Antragsteller warten derzeit 350 Tage, bis sie einen Ersttermin für den Staatsbürgerschaftsantrag erhalten.

Foto: Regine Hendrich

Dass Sulejman Filipović einmal in Österreich feststecken würde, hätte er zuvor nicht gedacht. Im Jahr 2012 übersiedelte der gebürtige Bosnier nach Wien. Er inskribierte an der Uni, zog in ein Studentenwohnheim und fing an zu arbeiten. "Ich hörte damals von Freunden, dass sie Schwierigkeiten mit der MA 35 hatten." Er selbst habe damals nur positive Erfahrungen mit der für Einwanderung zuständigen städtischen Behörde gemacht. Das änderte sich im März 2021.

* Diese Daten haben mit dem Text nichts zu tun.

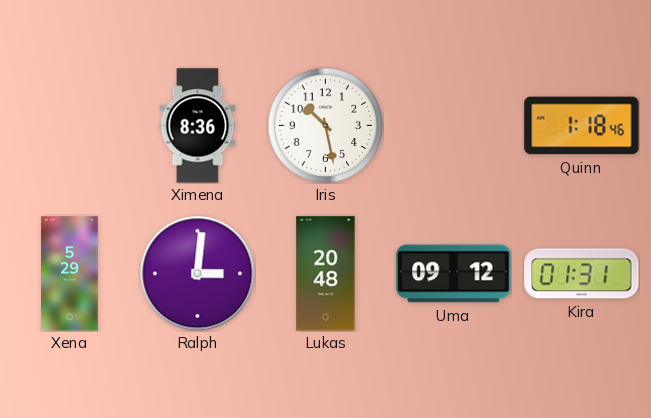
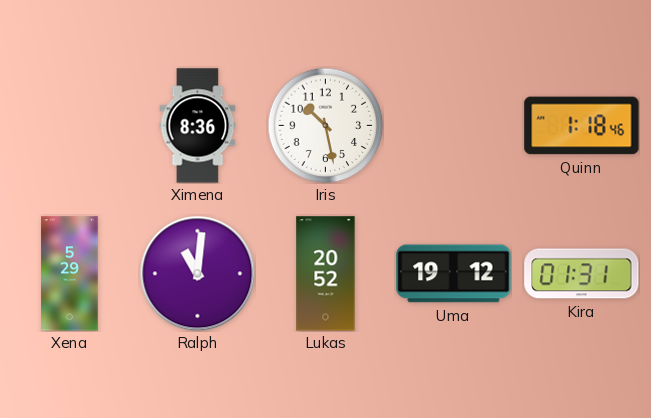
Ralph: 3:01 -> 11:01
Lukas: 20:48 -> 20:52
Uma: 09:12 -> 19:12
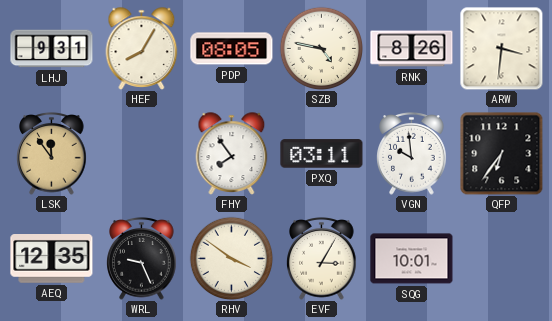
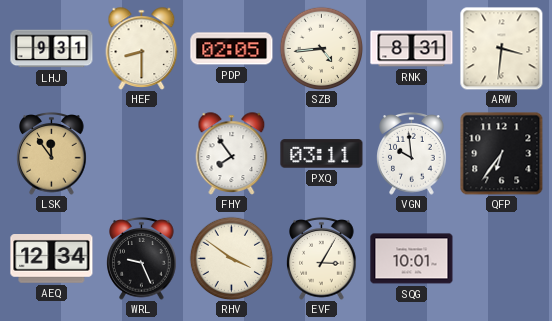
HEF: 8:05 -> 8:30
PDP: 08:05 -> 02:05
SZB: 4:47 -> 4:44
RNK: 8:26 -> 8:31
AEQ: 12:35 -> 12:34
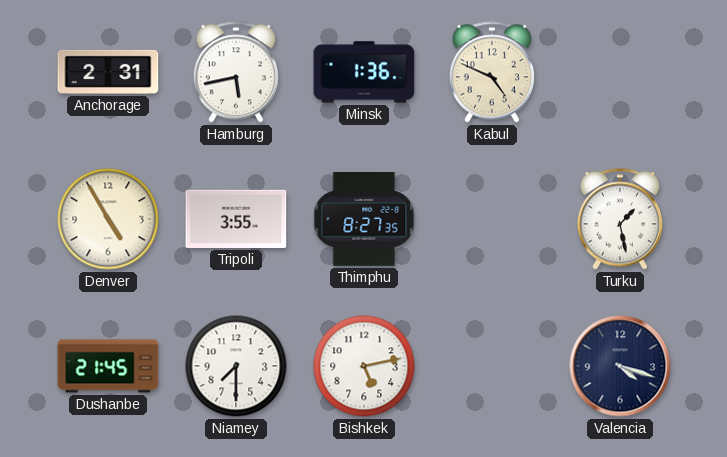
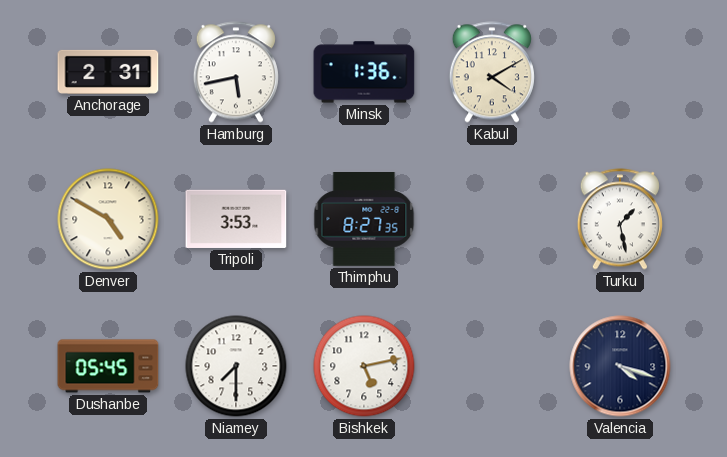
Kabul: 4:49 -> 4:10
Denver: 4:55 -> 4:50
Tripoli: 3:55 -> 3:53
Dushanbe: 21:45 -> 05:45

Zu diesem Zeitpunkt wollte Filipović seinen Aufenthaltstitel verlängern lassen. Ein Prozedere, in dem er routiniert gewesen sei – das Visum für Studenten muss jedes Jahr aufs Neue verlängert werden. Im Mai verpartnerte er sich dann mit seiner Freundin, einer belgischen Staatsbürgerin. Dadurch hatte er Anspruch auf den Aufenthaltstitel "Angehöriger einer EU-Bürgerin"; mit diesem Titel müsste er nur alle fünf Jahre zur Behörde. Filipović stellte den Antrag. "Im August wollten sie dann Fotos von uns sehen und eine Stellungnahme von mir." All das habe er eingereicht.

Abgetauchte Behörde

Doch dann sei das geschehen, was Filipović zuvor nur aus Erzählungen seiner Freunde gekannt habe – und was im Sommer 2021 nicht nur für ein großes mediales Echo sorgte, sondern der MA 35 das Attribut des behördlichen Sorgenkindes der Stadt Wien bescherte: Sie machte sich rar. Kein Anruf, keine Mail wurde mehr beantwortet. Seit fünfzehn Monaten warte Filipović nun auf seinen Aufenthaltstitel – und das trotz Reformprozesses.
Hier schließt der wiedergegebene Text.